In 2023, there were over 143,000 Social Security beneficiaries 
in my district, including more than 14,000 disabled workers, 
and 7,000 children.
    The administration, with many of the cuts led by Elon Musk 
and DOGE, has laid off 7,000 workers within the Social Security 
Administration, and is closing field offices across the 
country. How have these cuts and lay-offs under this 
administration impacted the millions who rely on programs 
administered by the Social Security Administration?
    What can we do to increase retirement benefits for American 
workers?
    Mr. Rees. Half of all working Americans in the United 
States do not have access to a retirement plan through their 
employer. They do not have an individual retirement account. 

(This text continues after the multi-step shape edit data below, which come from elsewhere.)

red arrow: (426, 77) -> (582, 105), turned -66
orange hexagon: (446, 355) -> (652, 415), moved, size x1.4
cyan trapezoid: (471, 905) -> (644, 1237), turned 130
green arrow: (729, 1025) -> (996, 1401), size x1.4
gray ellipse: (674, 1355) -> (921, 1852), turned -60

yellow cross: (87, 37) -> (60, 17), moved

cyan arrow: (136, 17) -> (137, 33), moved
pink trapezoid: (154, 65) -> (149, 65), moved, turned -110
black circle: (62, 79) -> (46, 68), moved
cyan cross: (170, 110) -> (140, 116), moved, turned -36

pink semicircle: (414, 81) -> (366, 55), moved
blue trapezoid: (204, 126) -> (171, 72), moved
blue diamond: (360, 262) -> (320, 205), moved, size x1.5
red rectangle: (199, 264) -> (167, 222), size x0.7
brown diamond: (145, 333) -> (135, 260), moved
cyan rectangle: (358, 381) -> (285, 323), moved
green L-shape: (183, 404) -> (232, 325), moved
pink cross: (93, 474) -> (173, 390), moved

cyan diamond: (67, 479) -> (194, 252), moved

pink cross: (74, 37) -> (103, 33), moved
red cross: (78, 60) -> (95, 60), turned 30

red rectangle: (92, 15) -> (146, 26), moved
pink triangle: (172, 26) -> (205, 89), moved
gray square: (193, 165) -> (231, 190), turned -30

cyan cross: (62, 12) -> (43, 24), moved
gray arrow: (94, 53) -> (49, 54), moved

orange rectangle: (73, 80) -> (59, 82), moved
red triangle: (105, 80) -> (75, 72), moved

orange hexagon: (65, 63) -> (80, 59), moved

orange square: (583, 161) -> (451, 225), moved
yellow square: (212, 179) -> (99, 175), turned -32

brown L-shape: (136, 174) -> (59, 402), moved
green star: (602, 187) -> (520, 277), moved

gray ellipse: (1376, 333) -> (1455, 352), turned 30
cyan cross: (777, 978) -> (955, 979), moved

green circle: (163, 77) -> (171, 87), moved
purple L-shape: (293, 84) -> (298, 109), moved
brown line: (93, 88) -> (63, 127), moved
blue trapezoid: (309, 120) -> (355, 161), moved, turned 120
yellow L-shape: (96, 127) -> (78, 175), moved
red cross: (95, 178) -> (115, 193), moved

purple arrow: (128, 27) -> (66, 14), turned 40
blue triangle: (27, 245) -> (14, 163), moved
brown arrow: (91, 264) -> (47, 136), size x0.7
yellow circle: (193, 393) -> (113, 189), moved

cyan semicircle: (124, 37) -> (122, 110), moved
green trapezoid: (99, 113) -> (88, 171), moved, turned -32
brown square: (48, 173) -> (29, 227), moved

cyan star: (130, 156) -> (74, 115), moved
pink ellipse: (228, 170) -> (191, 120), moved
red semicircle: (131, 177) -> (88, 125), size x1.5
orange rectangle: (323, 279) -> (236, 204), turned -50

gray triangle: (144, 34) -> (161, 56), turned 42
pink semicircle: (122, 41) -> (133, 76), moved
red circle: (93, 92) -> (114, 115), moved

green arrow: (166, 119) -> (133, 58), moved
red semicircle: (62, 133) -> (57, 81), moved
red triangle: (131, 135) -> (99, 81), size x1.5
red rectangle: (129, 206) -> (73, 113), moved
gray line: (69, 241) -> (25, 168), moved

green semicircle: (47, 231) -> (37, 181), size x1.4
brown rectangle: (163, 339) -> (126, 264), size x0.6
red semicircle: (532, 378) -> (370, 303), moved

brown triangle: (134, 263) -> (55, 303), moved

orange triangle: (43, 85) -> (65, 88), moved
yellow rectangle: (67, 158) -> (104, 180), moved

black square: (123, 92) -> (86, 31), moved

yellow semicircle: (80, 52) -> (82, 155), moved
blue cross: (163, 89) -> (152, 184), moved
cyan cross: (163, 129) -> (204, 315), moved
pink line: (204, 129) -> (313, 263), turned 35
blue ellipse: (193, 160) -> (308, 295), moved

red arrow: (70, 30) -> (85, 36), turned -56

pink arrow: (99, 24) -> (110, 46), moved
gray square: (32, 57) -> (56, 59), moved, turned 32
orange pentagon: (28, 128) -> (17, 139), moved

For these workers, they depend 100 percent on Social Security 
for their retirement security after a lifetime of hard work.
    Cutting the Social Security Administration is effectively a 
benefit cut by frustrating the ability of working people to 
receive their hard-earned social security benefits. The fact 
that these cuts are being made for the sole purpose of tax cuts 
for rich billionaires like Elon Musk, is simply unconscionable.
    Mrs. Hayes. Thank you. Again, how these things are being 
done matters because what I am hearing at home is the 
unpredictability and the uncertainty. People are asking 
questions that are not being answered, and that is quite 
frankly, scaring the American people. With that, I yield back.
    Mr. Walberg [presiding]. I thank the gentlelady, and I 
recognize myself for 5 minutes for questioning, and thanks to 
the panel for being here. Professor Schanzenbach, Congress 
enacted ERISA to protect the benefits of American workers.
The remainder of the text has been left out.